## Record extracts
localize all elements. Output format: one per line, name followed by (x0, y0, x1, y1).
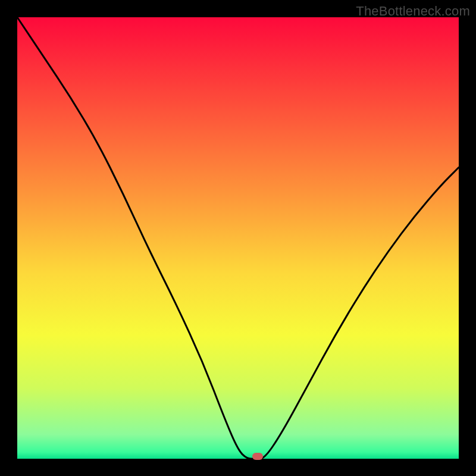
bottleneck-curve (17, 17, 459, 459)
attribution-label: TheBottleneck.com (356, 4, 470, 19)
minimum-marker (252, 453, 263, 460)
plot-area (17, 17, 459, 459)
chart-container: TheBottleneck.com (0, 0, 476, 476)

## Try it
The full listing, reproduced exactly and without pictures, is the expected output.

## Written solution
localize all elements. Output format: one per line, name followed by (x0, y0, x1, y1).
bottleneck-curve (17, 17, 459, 459)
attribution-label: TheBottleneck.com (356, 4, 470, 19)
minimum-marker (252, 453, 263, 460)
plot-area (17, 17, 459, 459)
chart-container: TheBottleneck.com (0, 0, 476, 476)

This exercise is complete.